Women's Health Articles - Pregnancy
Take a look at articles about the most common questions and concerns women have about pregnancy and get the answers you need to understand your pregnancy.
By Date of Release Topic January 9, 1999 Vaginal Conditions After Delivery August 22, 1999 Prevention of Newborn HIV by Scheduled C/Section May 2, 1999 Perinatal Infections - What to Check For? December 13, 1998 Toxoplasmosis - A Serious Fetal Risk November 22, 1998 Ultrasound Can Miss Fetal Anomalies November 8, 1998 Health Consequences of Pregnancy September 27, 1998 What Genetic Screening is Needed in Pregnancy? August 9, 1998 Prevention of Preterm Birth June 28, 1998 Diabetic Tendency in Polycystic Ovary Syndrome April 12, 1998 Can Ultrasound Detect Down Syndrome? March 22, 1998 Exposure Risk to Fifth Disease - Parovirus B19 March 15, 1998 Is Nasal Stuffiness in Pregnancy Normal? January 18, 1998 Fetal Heart Rate Patterns January 11, 1998 Preterm Delivery Prediction With Fibronectin December 28, 1997 Itching During Pregnancy
Vaginal Conditions After Delivery
Frederick R. Jelovsek MD
"Does taking a bath increase your chances of getting an infection, yeast or UTI?
I am 29 years old, always have menstrual periods on time, although I am 9 weeks post partum. I seem to get a lot of yeast infections". A.N.

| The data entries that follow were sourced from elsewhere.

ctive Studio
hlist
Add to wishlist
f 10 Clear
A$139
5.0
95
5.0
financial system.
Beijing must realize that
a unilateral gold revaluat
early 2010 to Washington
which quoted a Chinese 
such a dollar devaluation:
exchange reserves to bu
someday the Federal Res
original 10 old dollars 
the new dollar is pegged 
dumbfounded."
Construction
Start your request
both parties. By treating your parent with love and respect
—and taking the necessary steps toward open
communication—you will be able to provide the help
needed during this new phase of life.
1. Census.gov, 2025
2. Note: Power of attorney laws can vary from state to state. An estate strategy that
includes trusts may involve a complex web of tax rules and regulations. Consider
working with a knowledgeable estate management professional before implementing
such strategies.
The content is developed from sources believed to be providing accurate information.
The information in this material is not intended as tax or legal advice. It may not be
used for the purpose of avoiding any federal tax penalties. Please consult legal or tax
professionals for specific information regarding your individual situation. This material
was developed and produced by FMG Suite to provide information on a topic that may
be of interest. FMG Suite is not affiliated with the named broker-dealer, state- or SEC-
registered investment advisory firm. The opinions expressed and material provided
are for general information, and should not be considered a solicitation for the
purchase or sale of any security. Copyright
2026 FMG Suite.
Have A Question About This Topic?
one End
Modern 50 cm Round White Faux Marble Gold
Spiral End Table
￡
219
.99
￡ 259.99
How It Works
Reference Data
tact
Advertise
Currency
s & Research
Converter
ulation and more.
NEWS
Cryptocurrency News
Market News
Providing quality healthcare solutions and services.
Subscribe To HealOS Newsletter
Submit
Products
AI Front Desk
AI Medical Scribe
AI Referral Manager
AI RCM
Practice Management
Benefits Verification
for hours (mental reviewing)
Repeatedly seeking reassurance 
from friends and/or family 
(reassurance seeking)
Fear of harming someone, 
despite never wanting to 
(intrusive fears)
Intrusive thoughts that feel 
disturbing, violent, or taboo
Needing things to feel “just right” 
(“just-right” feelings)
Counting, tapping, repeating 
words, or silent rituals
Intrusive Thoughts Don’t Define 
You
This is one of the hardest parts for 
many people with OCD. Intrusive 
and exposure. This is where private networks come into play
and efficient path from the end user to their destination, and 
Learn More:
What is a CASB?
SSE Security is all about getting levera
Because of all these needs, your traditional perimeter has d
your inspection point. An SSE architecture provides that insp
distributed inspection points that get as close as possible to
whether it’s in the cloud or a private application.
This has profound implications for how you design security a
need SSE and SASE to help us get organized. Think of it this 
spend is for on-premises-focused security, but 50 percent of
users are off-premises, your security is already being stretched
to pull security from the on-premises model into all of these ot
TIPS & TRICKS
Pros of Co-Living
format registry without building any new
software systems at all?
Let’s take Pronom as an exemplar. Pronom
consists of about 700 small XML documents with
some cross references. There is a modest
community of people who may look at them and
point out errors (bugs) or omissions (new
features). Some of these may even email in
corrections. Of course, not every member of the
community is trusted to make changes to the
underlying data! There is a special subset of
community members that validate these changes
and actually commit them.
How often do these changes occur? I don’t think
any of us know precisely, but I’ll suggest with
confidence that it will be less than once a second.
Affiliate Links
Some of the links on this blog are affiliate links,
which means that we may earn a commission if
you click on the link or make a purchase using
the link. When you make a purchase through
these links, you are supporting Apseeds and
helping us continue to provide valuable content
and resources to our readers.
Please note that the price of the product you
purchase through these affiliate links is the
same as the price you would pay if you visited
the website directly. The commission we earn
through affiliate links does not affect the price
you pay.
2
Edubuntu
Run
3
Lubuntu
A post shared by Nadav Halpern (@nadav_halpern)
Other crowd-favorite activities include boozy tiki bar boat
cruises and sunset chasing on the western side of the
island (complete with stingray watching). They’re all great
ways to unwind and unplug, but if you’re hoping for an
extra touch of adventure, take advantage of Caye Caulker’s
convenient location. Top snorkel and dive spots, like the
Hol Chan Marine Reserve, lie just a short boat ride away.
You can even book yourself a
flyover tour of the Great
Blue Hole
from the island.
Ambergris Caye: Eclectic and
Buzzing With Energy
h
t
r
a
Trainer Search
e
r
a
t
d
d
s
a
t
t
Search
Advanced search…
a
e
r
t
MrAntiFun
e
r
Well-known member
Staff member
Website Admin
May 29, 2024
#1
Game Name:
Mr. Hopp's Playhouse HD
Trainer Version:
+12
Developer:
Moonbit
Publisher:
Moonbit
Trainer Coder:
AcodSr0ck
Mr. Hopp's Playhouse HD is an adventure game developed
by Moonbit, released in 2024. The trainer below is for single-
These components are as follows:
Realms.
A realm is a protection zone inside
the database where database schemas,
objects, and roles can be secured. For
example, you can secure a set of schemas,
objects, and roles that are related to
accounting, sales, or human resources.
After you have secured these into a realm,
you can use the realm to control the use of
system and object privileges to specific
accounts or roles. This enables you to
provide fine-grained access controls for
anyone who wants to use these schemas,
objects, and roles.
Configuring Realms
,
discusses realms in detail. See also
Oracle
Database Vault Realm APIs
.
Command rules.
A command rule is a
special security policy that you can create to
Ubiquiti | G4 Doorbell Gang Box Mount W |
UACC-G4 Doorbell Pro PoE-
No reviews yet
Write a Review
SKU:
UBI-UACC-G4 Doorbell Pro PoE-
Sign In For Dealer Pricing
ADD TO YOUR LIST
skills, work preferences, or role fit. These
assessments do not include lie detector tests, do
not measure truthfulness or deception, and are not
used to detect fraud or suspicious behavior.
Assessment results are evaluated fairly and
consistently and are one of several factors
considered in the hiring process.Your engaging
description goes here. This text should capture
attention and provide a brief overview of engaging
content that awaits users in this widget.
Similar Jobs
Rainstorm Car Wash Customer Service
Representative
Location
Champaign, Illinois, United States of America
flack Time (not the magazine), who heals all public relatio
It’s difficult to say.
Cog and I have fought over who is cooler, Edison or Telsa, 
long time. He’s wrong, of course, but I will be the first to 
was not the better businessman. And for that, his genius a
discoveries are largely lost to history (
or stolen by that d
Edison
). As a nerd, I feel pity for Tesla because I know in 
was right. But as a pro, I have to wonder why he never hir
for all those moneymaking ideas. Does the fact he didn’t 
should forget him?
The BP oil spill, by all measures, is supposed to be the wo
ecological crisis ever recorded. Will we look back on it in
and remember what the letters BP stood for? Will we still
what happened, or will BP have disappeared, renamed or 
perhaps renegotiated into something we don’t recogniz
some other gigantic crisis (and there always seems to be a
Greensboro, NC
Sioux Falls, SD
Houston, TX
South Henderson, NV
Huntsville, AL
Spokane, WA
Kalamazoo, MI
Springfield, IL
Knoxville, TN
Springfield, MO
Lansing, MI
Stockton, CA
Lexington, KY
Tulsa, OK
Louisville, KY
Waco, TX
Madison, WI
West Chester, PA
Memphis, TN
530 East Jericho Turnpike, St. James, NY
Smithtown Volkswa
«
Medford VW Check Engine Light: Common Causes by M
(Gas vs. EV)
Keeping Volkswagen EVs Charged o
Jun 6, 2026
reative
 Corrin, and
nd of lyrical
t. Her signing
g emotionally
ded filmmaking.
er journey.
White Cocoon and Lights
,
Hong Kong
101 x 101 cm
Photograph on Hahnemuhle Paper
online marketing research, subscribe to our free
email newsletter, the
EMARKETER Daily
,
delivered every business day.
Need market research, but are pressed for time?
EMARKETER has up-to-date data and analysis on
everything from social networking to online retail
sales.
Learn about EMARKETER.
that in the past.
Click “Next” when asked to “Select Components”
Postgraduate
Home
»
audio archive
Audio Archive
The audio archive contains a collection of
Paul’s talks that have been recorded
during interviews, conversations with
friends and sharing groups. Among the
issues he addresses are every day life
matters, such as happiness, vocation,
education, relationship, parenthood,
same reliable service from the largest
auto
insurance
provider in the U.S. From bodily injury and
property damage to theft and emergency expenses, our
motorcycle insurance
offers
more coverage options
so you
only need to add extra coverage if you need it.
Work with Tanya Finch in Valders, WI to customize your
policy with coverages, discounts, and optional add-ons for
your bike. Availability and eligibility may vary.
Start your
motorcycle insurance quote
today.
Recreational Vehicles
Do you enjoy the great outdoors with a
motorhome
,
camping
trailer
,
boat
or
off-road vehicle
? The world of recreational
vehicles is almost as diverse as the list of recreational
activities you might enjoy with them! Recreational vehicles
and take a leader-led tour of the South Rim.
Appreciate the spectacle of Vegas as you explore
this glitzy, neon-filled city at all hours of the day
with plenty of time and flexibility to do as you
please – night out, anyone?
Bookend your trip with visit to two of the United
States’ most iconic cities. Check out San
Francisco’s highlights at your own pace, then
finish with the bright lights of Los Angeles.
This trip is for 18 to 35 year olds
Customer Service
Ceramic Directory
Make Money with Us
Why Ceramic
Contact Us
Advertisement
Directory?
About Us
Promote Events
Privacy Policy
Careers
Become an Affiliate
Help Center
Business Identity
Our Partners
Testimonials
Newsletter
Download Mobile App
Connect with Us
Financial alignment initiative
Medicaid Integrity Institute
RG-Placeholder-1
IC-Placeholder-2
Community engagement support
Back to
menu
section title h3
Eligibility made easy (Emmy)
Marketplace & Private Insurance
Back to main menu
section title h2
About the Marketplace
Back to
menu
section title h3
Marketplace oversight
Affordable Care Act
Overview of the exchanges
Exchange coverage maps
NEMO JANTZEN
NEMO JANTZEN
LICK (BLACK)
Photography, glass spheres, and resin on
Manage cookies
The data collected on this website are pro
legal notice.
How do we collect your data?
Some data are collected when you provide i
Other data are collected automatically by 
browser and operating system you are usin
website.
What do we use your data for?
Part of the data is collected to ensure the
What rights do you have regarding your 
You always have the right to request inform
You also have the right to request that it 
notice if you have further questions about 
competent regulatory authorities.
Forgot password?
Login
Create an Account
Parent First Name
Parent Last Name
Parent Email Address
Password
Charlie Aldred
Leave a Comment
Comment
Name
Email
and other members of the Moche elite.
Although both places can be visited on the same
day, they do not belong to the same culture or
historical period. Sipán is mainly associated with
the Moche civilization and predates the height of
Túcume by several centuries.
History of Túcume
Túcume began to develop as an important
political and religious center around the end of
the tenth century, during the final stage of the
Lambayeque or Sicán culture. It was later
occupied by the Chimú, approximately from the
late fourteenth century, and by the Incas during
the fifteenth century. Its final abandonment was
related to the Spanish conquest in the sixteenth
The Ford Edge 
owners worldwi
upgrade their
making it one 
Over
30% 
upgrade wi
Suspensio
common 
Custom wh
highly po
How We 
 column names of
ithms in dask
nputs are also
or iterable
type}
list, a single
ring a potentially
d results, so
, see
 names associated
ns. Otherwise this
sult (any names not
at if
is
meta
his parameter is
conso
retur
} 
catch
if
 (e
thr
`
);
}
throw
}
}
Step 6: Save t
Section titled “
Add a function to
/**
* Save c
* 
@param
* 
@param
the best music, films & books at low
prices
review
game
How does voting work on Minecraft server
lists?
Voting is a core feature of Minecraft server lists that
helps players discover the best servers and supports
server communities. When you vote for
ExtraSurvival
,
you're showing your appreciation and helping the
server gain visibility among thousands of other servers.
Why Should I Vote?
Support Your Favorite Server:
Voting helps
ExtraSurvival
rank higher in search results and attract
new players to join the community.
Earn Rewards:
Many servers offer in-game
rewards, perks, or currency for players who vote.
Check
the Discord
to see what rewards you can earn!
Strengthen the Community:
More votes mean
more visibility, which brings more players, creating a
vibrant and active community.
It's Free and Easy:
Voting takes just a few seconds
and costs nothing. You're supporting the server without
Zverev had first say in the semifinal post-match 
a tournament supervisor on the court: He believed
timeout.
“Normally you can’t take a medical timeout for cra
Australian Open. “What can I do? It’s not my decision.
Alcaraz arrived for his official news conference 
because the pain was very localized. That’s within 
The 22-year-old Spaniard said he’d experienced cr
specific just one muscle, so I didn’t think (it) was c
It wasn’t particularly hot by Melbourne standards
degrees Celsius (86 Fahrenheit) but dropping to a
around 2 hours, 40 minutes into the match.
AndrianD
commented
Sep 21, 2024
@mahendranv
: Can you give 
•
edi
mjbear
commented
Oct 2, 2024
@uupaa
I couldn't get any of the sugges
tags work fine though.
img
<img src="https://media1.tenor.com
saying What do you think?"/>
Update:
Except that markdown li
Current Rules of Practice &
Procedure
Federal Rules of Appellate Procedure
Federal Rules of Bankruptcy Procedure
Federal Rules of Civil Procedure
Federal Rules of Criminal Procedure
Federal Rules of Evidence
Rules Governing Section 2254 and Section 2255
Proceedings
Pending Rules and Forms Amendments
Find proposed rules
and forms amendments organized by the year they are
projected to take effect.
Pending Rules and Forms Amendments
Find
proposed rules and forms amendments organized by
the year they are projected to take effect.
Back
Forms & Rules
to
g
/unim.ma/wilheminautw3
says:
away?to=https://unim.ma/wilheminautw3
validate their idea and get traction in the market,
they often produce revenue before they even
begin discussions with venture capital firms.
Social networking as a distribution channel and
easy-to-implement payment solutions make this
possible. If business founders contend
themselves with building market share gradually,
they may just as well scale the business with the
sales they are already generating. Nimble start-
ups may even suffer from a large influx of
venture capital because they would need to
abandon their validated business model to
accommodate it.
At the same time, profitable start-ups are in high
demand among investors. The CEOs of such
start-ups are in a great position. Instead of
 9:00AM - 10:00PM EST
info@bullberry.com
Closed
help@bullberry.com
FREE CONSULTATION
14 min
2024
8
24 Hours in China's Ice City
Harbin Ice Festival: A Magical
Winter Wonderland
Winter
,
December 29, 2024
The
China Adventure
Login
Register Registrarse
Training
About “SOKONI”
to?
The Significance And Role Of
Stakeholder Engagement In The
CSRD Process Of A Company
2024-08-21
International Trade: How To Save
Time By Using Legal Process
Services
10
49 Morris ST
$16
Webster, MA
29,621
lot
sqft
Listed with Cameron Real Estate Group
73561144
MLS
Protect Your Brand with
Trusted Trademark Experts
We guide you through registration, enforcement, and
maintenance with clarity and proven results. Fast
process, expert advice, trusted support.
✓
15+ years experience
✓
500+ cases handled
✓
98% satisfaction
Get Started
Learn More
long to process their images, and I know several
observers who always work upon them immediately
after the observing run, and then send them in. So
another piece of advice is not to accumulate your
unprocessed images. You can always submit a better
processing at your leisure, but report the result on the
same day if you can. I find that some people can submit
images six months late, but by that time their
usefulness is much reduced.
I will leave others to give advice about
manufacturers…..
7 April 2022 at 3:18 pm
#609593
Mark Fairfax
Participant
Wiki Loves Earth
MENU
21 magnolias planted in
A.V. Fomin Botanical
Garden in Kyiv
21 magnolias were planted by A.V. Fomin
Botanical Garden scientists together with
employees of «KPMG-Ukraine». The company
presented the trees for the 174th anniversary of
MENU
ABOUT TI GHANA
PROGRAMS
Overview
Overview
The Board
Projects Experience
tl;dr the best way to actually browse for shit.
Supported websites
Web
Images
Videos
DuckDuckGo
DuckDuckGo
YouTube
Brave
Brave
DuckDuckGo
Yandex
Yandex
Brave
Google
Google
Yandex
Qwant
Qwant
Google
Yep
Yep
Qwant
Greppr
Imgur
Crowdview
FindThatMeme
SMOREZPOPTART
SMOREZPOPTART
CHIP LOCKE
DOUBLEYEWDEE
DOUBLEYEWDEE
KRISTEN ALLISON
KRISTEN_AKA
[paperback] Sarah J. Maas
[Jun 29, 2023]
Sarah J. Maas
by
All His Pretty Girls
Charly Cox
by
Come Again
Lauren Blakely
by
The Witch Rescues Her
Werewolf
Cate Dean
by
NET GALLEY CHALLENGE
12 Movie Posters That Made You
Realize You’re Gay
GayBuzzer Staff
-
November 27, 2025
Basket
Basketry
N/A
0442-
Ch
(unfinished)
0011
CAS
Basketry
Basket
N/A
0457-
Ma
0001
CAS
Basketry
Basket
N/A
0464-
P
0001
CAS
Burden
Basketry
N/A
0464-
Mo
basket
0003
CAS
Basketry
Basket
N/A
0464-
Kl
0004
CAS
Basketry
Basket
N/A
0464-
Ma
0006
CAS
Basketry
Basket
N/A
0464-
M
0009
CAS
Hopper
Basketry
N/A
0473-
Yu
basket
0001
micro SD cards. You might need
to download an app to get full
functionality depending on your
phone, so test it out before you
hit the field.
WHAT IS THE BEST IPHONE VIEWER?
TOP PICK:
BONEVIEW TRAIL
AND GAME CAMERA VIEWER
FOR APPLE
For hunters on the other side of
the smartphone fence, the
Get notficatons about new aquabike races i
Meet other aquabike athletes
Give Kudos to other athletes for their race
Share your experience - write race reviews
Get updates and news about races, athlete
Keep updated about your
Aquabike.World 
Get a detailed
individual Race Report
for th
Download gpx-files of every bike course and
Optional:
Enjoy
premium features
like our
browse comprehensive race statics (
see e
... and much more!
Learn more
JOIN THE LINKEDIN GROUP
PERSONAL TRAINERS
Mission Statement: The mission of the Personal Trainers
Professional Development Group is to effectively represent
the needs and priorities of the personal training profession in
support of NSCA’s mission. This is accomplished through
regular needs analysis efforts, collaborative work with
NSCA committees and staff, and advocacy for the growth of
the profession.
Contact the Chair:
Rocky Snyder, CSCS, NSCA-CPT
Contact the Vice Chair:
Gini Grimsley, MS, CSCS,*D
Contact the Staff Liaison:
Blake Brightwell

If someone told you there would not be any short or long term vaginal changes after delivery of a baby through the vagina, I am sure you would not believe them. Anytime a 4 inch (10 cm) diameter round object goes through an opening that cannot normally stretch beyond a 2 inch (5 cm) diameter opening, there is a strong likelihood of stretching, tearing and pain afterwards. When that is added to hormonal changes after delivery with or without breast feeding, a postpartum woman can have significant vaginal pain, dryness, burning, fear of intercourse, vaginal opening looseness, and even difficulty with losing control over urination, bowel movements or holding bowel gas.
Let us look at some of the changes that can take place in the lower genital tract after normal, uncomplicated vaginal deliveries.
Are vaginal infections or vaginal burning common after delivery?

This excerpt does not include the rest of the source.